The dangers of texting and driving and other distractions is well-documented. This reckless behavior increases the risk of wrongful death in Ohio car crashes and throughout the United States. The severity of injuries in these crashes also depends on road design, according to a recent study by the Risk Institute of Ohio State University.
According to the National Highway Traffic Safety Administration, distracted driving caused nine percent of all fatal crashes in this country in 2016. This study was issued a day after an allegedly distracted motorist hit a group of bicyclists in Florida and caused one fatality and six injuries.

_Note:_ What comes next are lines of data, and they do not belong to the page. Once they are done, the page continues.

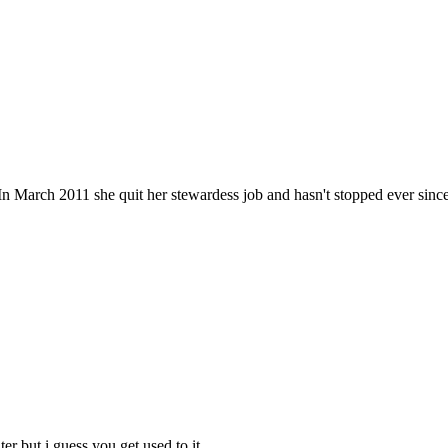
n March 2011 she quit her stewardess job and hasn't stopped ever since. He
ter but i guess you get used to it.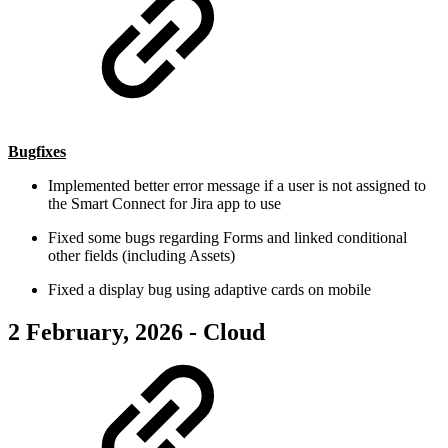
Bugfixes
Implemented better error message if a user is not assigned to
the Smart Connect for Jira app to use
Fixed some bugs regarding Forms and linked conditional
other fields (including Assets)
Fixed a display bug using adaptive cards on mobile
2 February, 2026 - Cloud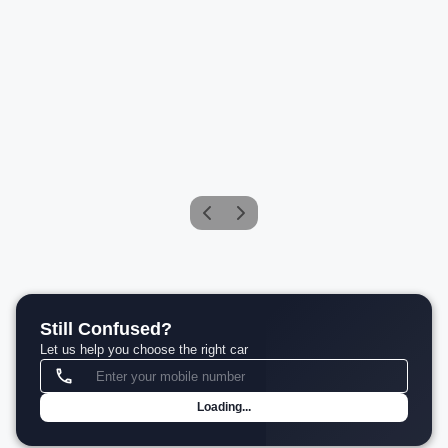
BMW M2 Coupe
Petrol
Compare
₹1.06 Cr*
View details
Still Confused?
Let us help you choose the right car
Loading...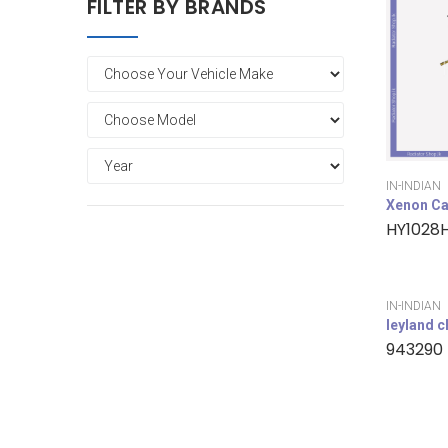
FILTER BY BRANDS
IN-INDIAN
Xenon Ca
HY1028
IN-INDIAN
leyland 
943290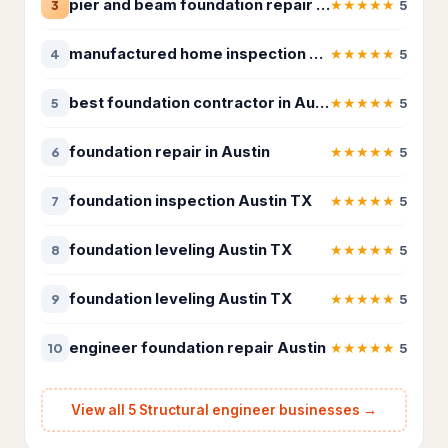
pier and beam foundation repair Austin
★
★
★
★
★
3
5
Insulation contractor
315
Masonry contractor
260
manufactured home inspection Austin
★
★
★
★
★
4
5
Metal construction company
18
best foundation contractor in Austin
★
★
★
★
★
5
5
Metal fabricator
12
foundation repair in Austin
★
★
★
★
★
6
5
Paving contractor
1,675
foundation inspection Austin TX
★
★
★
★
★
7
5
Waterproofing service
307
foundation leveling Austin TX
★
★
★
★
★
8
5
Welder
19
foundation leveling Austin TX
★
★
★
★
★
9
5
HVAC & Electrical
25,208
Air conditioning contractor
4,095
engineer foundation repair Austin
★
★
★
★
★
10
5
Air conditioning repair service
2,933
View all 5 Structural engineer businesses →
Air duct cleaning service
360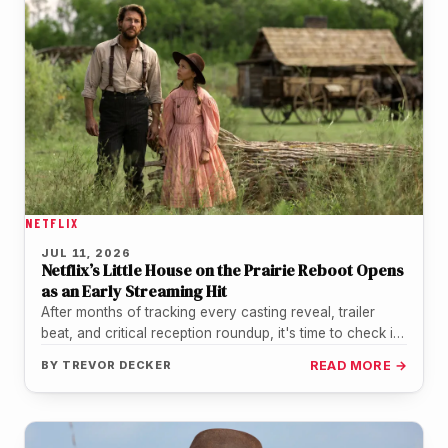
NETFLIX
JUL 11, 2026
Netflix’s Little House on the Prairie Reboot Opens
as an Early Streaming Hit
After months of tracking every casting reveal, trailer
beat, and critical reception roundup, it's time to check in
on how…
BY
TREVOR DECKER
READ MORE →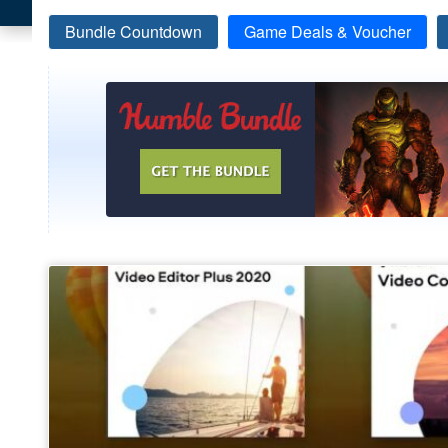
Bundle Countdown
Game Deals & Voucher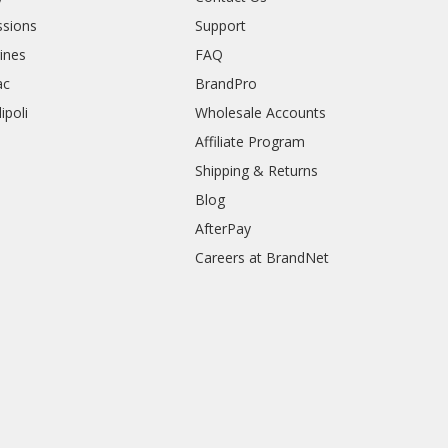
sions
Support
rines
FAQ
ac
BrandPro
ipoli
Wholesale Accounts
Affiliate Program
Shipping & Returns
Blog
AfterPay
Careers at BrandNet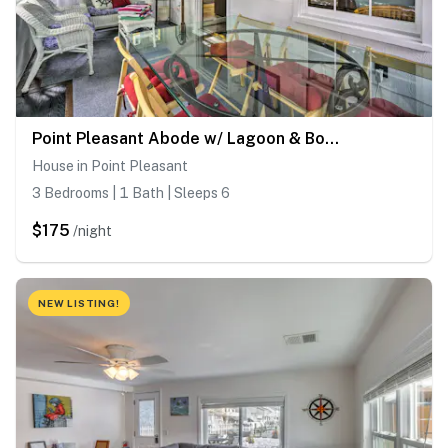
Point Pleasant Abode w/ Lagoon & Boat Dock!
House in Point Pleasant
3 Bedrooms | 1 Bath | Sleeps 6
$175
/night
NEW LISTING!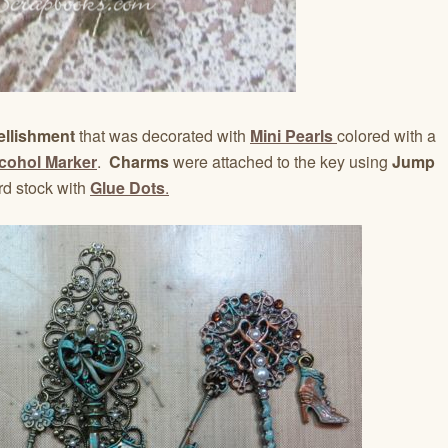
ellishment
that was decorated with
Mini Pearls
colored with a
lcohol Marker
.
Charms
were attached to the key using
Jump
rd stock with
Glue Dots
.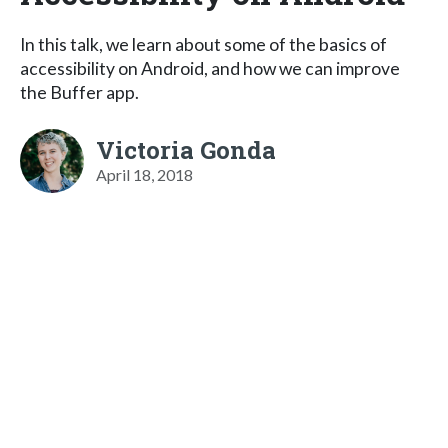
In this talk, we learn about some of the basics of
accessibility on Android, and how we can improve
the Buffer app.
Victoria Gonda
April 18, 2018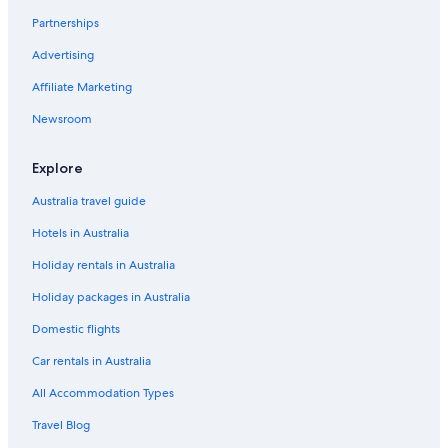
Partnerships
Battisti Home 1
Advertising
Family Hotels in Lecce
Affiliate Marketing
Fjore di Lecce
Mercure Hotel President Lecce
Newsroom
Hotels with Parking in Lecce
Explore
Hotels with Pool in Lecce
Australia travel guide
Lgbt Welcoming Hotels in Lecce
Hotels in Australia
Luxury Hotels in Lecce
Holiday rentals in Australia
Casa Mamma Elvira
Holiday packages in Australia
Masseria Caretti Grande
Nh Hotels in Lecce
Domestic flights
Patria Palace Hotel Lecce
Car rentals in Australia
Tivoli Palazzo 1880 Lecce Hotel
All Accommodation Types
Salento Living Apartment
Travel Blog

Advocates criticize the federal government and the telecommunications industry of doing little to address this problem.
The study's researchers concluded that distracted driving increases the likelihood that a collision will cause death or serious injury, compared to other accidents. This risk is even greater if a crash is a rear-end collision or takes place in work zones or on interstate highways.
Roundabouts or rotaries, however, lower the risk of a distracted-driving accident and their severity. Drivers must pay attention when they drive around these configurations. Attention to road design and more targeted enforcement may also reduce distracted driving, according to the researchers.
Researchers in this study reviewed Department of Transportation records in Ohio for accidents occurring between 2013 and 2017. Their analysis concluded that distracted driving accounted for 48 percent of all accidents.
The number of distracted driving accidents increased in this country and in Ohio during that period. Younger drivers between 20 and 24-years-old have the highest percentage of accidents because of distracted driving and other causes, according to the researchers.
Those harmed by a distracted driver may be able to recover compensation for their losses. Yet, gaining evidence of distracted driving requires expertise. An attorney can seek this evidence and pursue a lawsuit against a negligent driver.